== Data for analysis
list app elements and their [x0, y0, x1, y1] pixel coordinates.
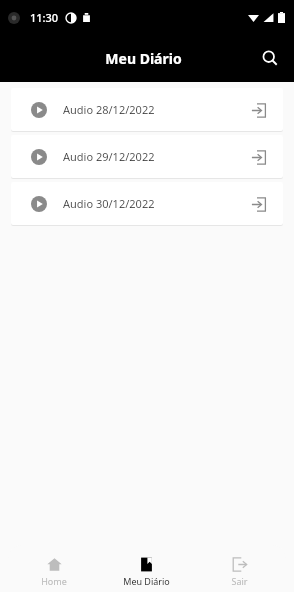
staticText: Audio 29/12/2022	[63, 149, 155, 164]
staticText: Meu Diário	[123, 575, 170, 587]
button[interactable]: Open	[245, 97, 271, 123]
staticText: 11:30	[30, 10, 59, 25]
button[interactable]: Play	[11, 135, 283, 178]
button[interactable]: Play	[27, 145, 51, 169]
staticText: Audio 30/12/2022	[63, 196, 155, 211]
staticText: Audio 28/12/2022	[63, 102, 155, 117]
button[interactable]: Open	[245, 191, 271, 217]
staticText: Sair	[231, 575, 248, 587]
button[interactable]: Home	[8, 551, 100, 587]
button[interactable]: Play	[27, 98, 51, 122]
staticText: Meu Diário	[105, 49, 182, 68]
staticText: Home	[41, 575, 67, 587]
button[interactable]: Play	[11, 182, 283, 225]
button[interactable]: Sair	[193, 551, 286, 587]
button[interactable]: Open	[245, 144, 271, 170]
button[interactable]: Search	[254, 42, 286, 74]
button[interactable]: Play	[11, 88, 283, 131]
button[interactable]: Play	[27, 192, 51, 216]
button[interactable]: Meu Diário	[100, 551, 193, 587]
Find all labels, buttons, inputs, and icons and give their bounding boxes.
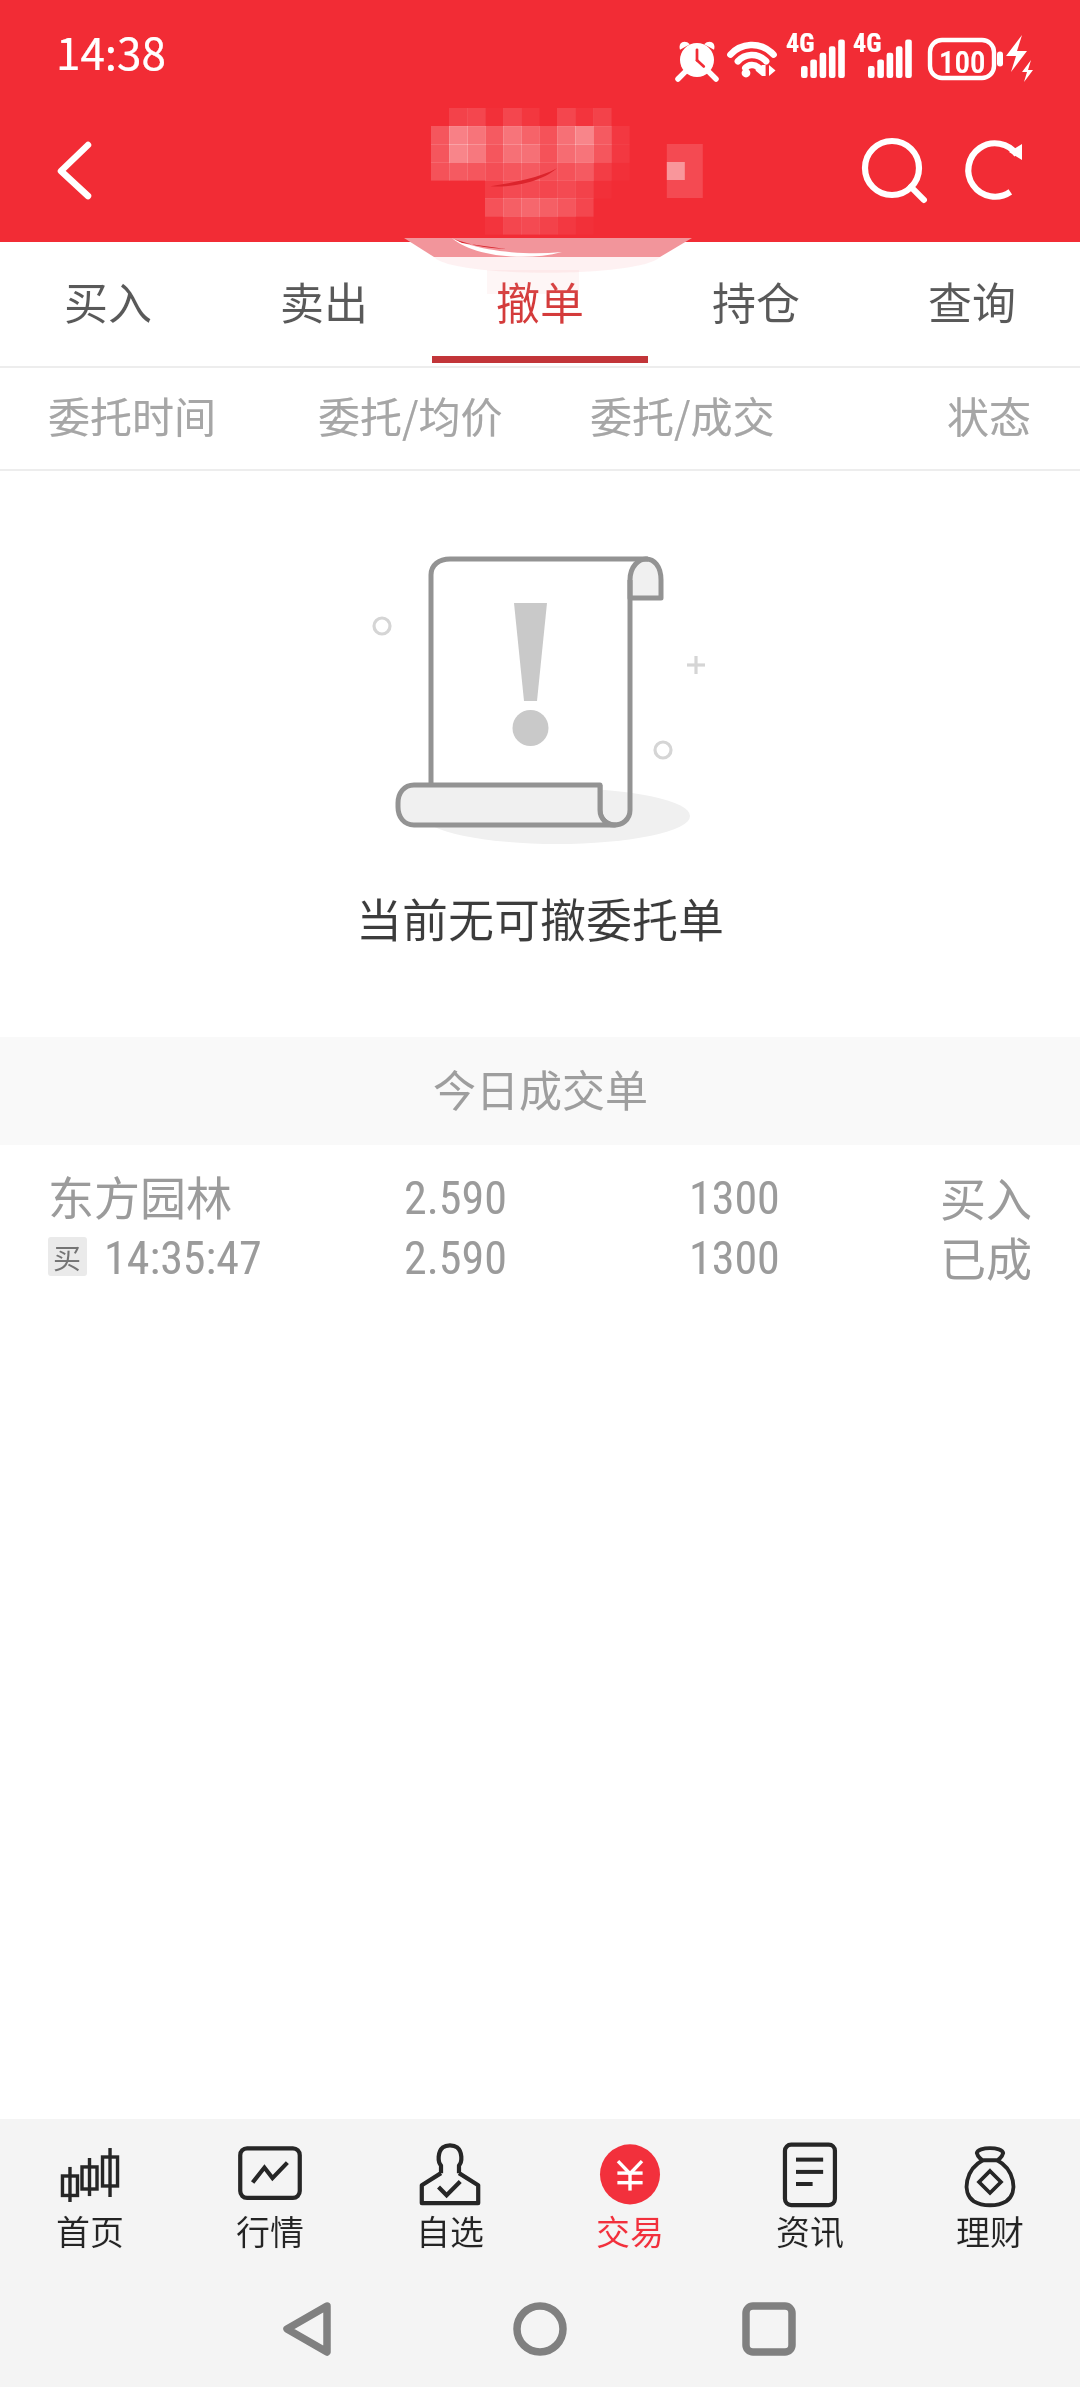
- staticText: 2.590: [404, 1231, 507, 1285]
- staticText: 14:35:47: [104, 1231, 262, 1285]
- staticText: 当前无可撤委托单: [356, 884, 724, 951]
- staticText: 委托/成交: [590, 384, 775, 445]
- staticText: 委托/均价: [318, 384, 503, 445]
- button[interactable]: 行情: [180, 2119, 360, 2270]
- staticText: 2.590: [404, 1171, 507, 1225]
- staticText: 已成: [940, 1223, 1032, 1290]
- staticText: 委托时间: [48, 384, 217, 445]
- staticText: 状态: [947, 384, 1032, 445]
- staticText: 1300: [689, 1171, 780, 1225]
- staticText: 4G: [786, 28, 815, 58]
- button[interactable]: Home: [480, 2270, 600, 2387]
- staticText: 交易: [596, 2206, 664, 2255]
- staticText: 东方园林: [48, 1162, 232, 1229]
- button[interactable]: Refresh: [944, 116, 1048, 220]
- button[interactable]: 自选: [360, 2119, 540, 2270]
- button[interactable]: 卖出: [216, 242, 432, 368]
- button[interactable]: Search: [840, 116, 944, 220]
- staticText: 查询: [928, 269, 1016, 333]
- staticText: 4G: [853, 28, 882, 58]
- button[interactable]: 买入: [0, 242, 216, 368]
- staticText: 14:38: [56, 19, 166, 83]
- button[interactable]: Back: [22, 97, 126, 201]
- staticText: 自选: [416, 2206, 484, 2255]
- staticText: 行情: [236, 2206, 304, 2255]
- staticText: 买: [53, 1237, 82, 1276]
- button[interactable]: 资讯: [720, 2119, 900, 2270]
- staticText: 卖出: [280, 269, 368, 333]
- button[interactable]: Recents: [709, 2270, 829, 2387]
- staticText: 100: [939, 44, 986, 80]
- button[interactable]: 查询: [864, 242, 1080, 368]
- staticText: 撤单: [496, 269, 584, 333]
- button[interactable]: 东方园林: [0, 1145, 1080, 1310]
- staticText: 持仓: [712, 269, 800, 333]
- button[interactable]: Back: [249, 2270, 369, 2387]
- staticText: 买入: [64, 269, 152, 333]
- button[interactable]: 撤单: [432, 242, 648, 368]
- button[interactable]: 交易: [540, 2119, 720, 2270]
- button[interactable]: 理财: [900, 2119, 1080, 2270]
- staticText: 理财: [956, 2206, 1024, 2255]
- staticText: 1300: [689, 1231, 780, 1285]
- staticText: 买入: [940, 1163, 1032, 1230]
- staticText: 今日成交单: [433, 1057, 648, 1119]
- button[interactable]: 持仓: [648, 242, 864, 368]
- button[interactable]: 首页: [0, 2119, 180, 2270]
- staticText: 资讯: [776, 2206, 844, 2255]
- staticText: 首页: [56, 2206, 124, 2255]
====
### What you need to do
Quote each entry above verbatim and drop the pictures.

### Task answer
list app elements and their [x0, y0, x1, y1] pixel coordinates.
staticText: Audio 29/12/2022	[63, 149, 155, 164]
staticText: Meu Diário	[123, 575, 170, 587]
button[interactable]: Open	[245, 97, 271, 123]
staticText: 11:30	[30, 10, 59, 25]
button[interactable]: Play	[11, 135, 283, 178]
button[interactable]: Play	[27, 145, 51, 169]
staticText: Audio 30/12/2022	[63, 196, 155, 211]
staticText: Audio 28/12/2022	[63, 102, 155, 117]
button[interactable]: Open	[245, 191, 271, 217]
staticText: Sair	[231, 575, 248, 587]
button[interactable]: Home	[8, 551, 100, 587]
button[interactable]: Play	[27, 98, 51, 122]
staticText: Meu Diário	[105, 49, 182, 68]
staticText: Home	[41, 575, 67, 587]
button[interactable]: Play	[11, 182, 283, 225]
button[interactable]: Sair	[193, 551, 286, 587]
button[interactable]: Open	[245, 144, 271, 170]
button[interactable]: Search	[254, 42, 286, 74]
button[interactable]: Play	[11, 88, 283, 131]
button[interactable]: Play	[27, 192, 51, 216]
button[interactable]: Meu Diário	[100, 551, 193, 587]
Find all labels, buttons, inputs, and icons and give their bounding boxes.
- staticText: 2.590: [404, 1231, 507, 1285]
- staticText: 14:35:47: [104, 1231, 262, 1285]
- staticText: 当前无可撤委托单: [356, 884, 724, 951]
- staticText: 委托/成交: [590, 384, 775, 445]
- staticText: 委托/均价: [318, 384, 503, 445]
- button[interactable]: 行情: [180, 2119, 360, 2270]
- staticText: 2.590: [404, 1171, 507, 1225]
- staticText: 已成: [940, 1223, 1032, 1290]
- staticText: 委托时间: [48, 384, 217, 445]
- staticText: 状态: [947, 384, 1032, 445]
- staticText: 1300: [689, 1171, 780, 1225]
- staticText: 4G: [786, 28, 815, 58]
- button[interactable]: Home: [480, 2270, 600, 2387]
- staticText: 交易: [596, 2206, 664, 2255]
- staticText: 东方园林: [48, 1162, 232, 1229]
- button[interactable]: Refresh: [944, 116, 1048, 220]
- button[interactable]: 自选: [360, 2119, 540, 2270]
- button[interactable]: 卖出: [216, 242, 432, 368]
- button[interactable]: Search: [840, 116, 944, 220]
- staticText: 查询: [928, 269, 1016, 333]
- staticText: 4G: [853, 28, 882, 58]
- button[interactable]: 买入: [0, 242, 216, 368]
- staticText: 14:38: [56, 19, 166, 83]
- button[interactable]: Back: [22, 97, 126, 201]
- staticText: 自选: [416, 2206, 484, 2255]
- staticText: 行情: [236, 2206, 304, 2255]
- staticText: 买: [53, 1237, 82, 1276]
- button[interactable]: 资讯: [720, 2119, 900, 2270]
- staticText: 卖出: [280, 269, 368, 333]
- button[interactable]: Recents: [709, 2270, 829, 2387]
- staticText: 100: [939, 44, 986, 80]
- button[interactable]: 查询: [864, 242, 1080, 368]
- staticText: 撤单: [496, 269, 584, 333]
- button[interactable]: 东方园林: [0, 1145, 1080, 1310]
- staticText: 持仓: [712, 269, 800, 333]
- button[interactable]: Back: [249, 2270, 369, 2387]
- staticText: 买入: [64, 269, 152, 333]
- button[interactable]: 撤单: [432, 242, 648, 368]
- button[interactable]: 交易: [540, 2119, 720, 2270]
- button[interactable]: 理财: [900, 2119, 1080, 2270]
- staticText: 理财: [956, 2206, 1024, 2255]
- staticText: 1300: [689, 1231, 780, 1285]
- staticText: 买入: [940, 1163, 1032, 1230]
- staticText: 今日成交单: [433, 1057, 648, 1119]
- button[interactable]: 持仓: [648, 242, 864, 368]
- button[interactable]: 首页: [0, 2119, 180, 2270]
- staticText: 资讯: [776, 2206, 844, 2255]
- staticText: 首页: [56, 2206, 124, 2255]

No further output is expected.